## TASK BRIEF
Give the listing again in full, exactly as it appears.

○ ○ ○

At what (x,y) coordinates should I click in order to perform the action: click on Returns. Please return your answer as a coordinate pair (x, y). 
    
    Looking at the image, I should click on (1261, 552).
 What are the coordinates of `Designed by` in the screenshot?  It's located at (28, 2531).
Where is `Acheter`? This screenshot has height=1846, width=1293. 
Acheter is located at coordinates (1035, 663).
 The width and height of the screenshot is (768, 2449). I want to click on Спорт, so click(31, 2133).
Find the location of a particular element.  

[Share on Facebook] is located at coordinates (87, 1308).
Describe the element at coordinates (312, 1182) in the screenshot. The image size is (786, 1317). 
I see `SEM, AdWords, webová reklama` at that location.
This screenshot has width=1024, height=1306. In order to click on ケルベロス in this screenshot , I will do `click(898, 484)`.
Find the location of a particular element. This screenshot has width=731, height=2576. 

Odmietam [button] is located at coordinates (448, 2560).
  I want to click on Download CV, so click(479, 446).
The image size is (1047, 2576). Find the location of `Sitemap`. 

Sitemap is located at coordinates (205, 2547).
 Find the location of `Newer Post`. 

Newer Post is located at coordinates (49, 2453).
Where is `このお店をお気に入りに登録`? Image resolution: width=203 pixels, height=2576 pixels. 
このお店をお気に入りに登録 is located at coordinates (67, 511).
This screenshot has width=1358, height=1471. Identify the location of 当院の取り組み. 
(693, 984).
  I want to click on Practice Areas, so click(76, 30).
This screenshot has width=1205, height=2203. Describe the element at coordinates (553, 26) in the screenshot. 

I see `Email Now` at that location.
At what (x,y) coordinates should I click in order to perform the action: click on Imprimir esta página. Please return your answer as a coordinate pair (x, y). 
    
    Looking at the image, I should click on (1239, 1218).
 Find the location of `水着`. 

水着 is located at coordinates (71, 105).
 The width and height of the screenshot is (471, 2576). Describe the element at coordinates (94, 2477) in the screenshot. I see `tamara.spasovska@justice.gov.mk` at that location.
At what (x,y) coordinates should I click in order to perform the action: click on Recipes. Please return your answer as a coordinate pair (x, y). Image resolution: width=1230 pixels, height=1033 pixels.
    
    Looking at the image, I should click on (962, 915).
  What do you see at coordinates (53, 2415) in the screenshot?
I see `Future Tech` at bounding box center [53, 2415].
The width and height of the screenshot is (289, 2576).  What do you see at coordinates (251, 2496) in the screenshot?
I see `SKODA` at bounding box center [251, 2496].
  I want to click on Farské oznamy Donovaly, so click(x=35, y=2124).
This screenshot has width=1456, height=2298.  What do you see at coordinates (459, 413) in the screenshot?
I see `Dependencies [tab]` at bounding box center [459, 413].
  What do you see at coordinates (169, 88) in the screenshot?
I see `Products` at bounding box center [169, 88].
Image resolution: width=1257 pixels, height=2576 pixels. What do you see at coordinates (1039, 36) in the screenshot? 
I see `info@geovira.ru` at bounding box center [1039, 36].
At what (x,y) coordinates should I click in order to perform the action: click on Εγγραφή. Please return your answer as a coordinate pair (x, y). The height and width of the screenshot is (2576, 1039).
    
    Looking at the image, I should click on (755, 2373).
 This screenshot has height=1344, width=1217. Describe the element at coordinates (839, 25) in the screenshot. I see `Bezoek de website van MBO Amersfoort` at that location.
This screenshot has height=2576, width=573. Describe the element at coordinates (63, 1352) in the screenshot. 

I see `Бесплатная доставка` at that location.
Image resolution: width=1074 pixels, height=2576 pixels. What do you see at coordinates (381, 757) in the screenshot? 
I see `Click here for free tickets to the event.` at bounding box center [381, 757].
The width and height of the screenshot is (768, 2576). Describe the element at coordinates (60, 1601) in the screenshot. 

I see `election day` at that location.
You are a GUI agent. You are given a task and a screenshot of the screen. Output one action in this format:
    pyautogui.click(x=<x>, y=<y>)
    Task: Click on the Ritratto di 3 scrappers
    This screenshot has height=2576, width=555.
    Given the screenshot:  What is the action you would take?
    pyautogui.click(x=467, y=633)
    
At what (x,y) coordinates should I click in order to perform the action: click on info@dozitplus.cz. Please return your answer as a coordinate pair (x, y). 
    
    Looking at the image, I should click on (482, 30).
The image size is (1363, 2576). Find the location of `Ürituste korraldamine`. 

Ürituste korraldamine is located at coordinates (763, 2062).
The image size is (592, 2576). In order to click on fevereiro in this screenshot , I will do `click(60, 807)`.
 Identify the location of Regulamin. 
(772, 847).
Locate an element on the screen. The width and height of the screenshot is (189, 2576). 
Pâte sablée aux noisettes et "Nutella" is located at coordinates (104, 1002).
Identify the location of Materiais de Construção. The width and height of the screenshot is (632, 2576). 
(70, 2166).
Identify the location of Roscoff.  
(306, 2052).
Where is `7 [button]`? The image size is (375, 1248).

○ ○ ○

## COMPLETED EXERCISE
At what (x,y) coordinates should I click in order to perform the action: click on Returns. Please return your answer as a coordinate pair (x, y). 
    
    Looking at the image, I should click on (1261, 552).
 What are the coordinates of `Designed by` in the screenshot?  It's located at (28, 2531).
Where is `Acheter`? This screenshot has height=1846, width=1293. 
Acheter is located at coordinates (1035, 663).
 The width and height of the screenshot is (768, 2449). I want to click on Спорт, so click(31, 2133).
Find the location of a particular element.  

[Share on Facebook] is located at coordinates (87, 1308).
Describe the element at coordinates (312, 1182) in the screenshot. The image size is (786, 1317). 
I see `SEM, AdWords, webová reklama` at that location.
This screenshot has width=1024, height=1306. In order to click on ケルベロス in this screenshot , I will do `click(898, 484)`.
Find the location of a particular element. This screenshot has width=731, height=2576. 

Odmietam [button] is located at coordinates (448, 2560).
  I want to click on Download CV, so click(479, 446).
The image size is (1047, 2576). Find the location of `Sitemap`. 

Sitemap is located at coordinates (205, 2547).
 Find the location of `Newer Post`. 

Newer Post is located at coordinates (49, 2453).
Where is `このお店をお気に入りに登録`? Image resolution: width=203 pixels, height=2576 pixels. 
このお店をお気に入りに登録 is located at coordinates (67, 511).
This screenshot has width=1358, height=1471. Identify the location of 当院の取り組み. 
(693, 984).
  I want to click on Practice Areas, so click(76, 30).
This screenshot has width=1205, height=2203. Describe the element at coordinates (553, 26) in the screenshot. 

I see `Email Now` at that location.
At what (x,y) coordinates should I click in order to perform the action: click on Imprimir esta página. Please return your answer as a coordinate pair (x, y). 
    
    Looking at the image, I should click on (1239, 1218).
 Find the location of `水着`. 

水着 is located at coordinates (71, 105).
 The width and height of the screenshot is (471, 2576). Describe the element at coordinates (94, 2477) in the screenshot. I see `tamara.spasovska@justice.gov.mk` at that location.
At what (x,y) coordinates should I click in order to perform the action: click on Recipes. Please return your answer as a coordinate pair (x, y). Image resolution: width=1230 pixels, height=1033 pixels.
    
    Looking at the image, I should click on (962, 915).
  What do you see at coordinates (53, 2415) in the screenshot?
I see `Future Tech` at bounding box center [53, 2415].
The width and height of the screenshot is (289, 2576).  What do you see at coordinates (251, 2496) in the screenshot?
I see `SKODA` at bounding box center [251, 2496].
  I want to click on Farské oznamy Donovaly, so click(x=35, y=2124).
This screenshot has width=1456, height=2298.  What do you see at coordinates (459, 413) in the screenshot?
I see `Dependencies [tab]` at bounding box center [459, 413].
  What do you see at coordinates (169, 88) in the screenshot?
I see `Products` at bounding box center [169, 88].
Image resolution: width=1257 pixels, height=2576 pixels. What do you see at coordinates (1039, 36) in the screenshot? 
I see `info@geovira.ru` at bounding box center [1039, 36].
At what (x,y) coordinates should I click in order to perform the action: click on Εγγραφή. Please return your answer as a coordinate pair (x, y). The height and width of the screenshot is (2576, 1039).
    
    Looking at the image, I should click on (755, 2373).
 This screenshot has height=1344, width=1217. Describe the element at coordinates (839, 25) in the screenshot. I see `Bezoek de website van MBO Amersfoort` at that location.
This screenshot has height=2576, width=573. Describe the element at coordinates (63, 1352) in the screenshot. 

I see `Бесплатная доставка` at that location.
Image resolution: width=1074 pixels, height=2576 pixels. What do you see at coordinates (381, 757) in the screenshot? 
I see `Click here for free tickets to the event.` at bounding box center [381, 757].
The width and height of the screenshot is (768, 2576). Describe the element at coordinates (60, 1601) in the screenshot. 

I see `election day` at that location.
You are a GUI agent. You are given a task and a screenshot of the screen. Output one action in this format:
    pyautogui.click(x=<x>, y=<y>)
    Task: Click on the Ritratto di 3 scrappers
    This screenshot has height=2576, width=555.
    Given the screenshot:  What is the action you would take?
    pyautogui.click(x=467, y=633)
    
At what (x,y) coordinates should I click in order to perform the action: click on info@dozitplus.cz. Please return your answer as a coordinate pair (x, y). 
    
    Looking at the image, I should click on (482, 30).
The image size is (1363, 2576). Find the location of `Ürituste korraldamine`. 

Ürituste korraldamine is located at coordinates (763, 2062).
The image size is (592, 2576). In order to click on fevereiro in this screenshot , I will do `click(60, 807)`.
 Identify the location of Regulamin. 
(772, 847).
Locate an element on the screen. The width and height of the screenshot is (189, 2576). 
Pâte sablée aux noisettes et "Nutella" is located at coordinates (104, 1002).
Identify the location of Materiais de Construção. The width and height of the screenshot is (632, 2576). 
(70, 2166).
Identify the location of Roscoff.  
(306, 2052).
Where is `7 [button]`? The image size is (375, 1248).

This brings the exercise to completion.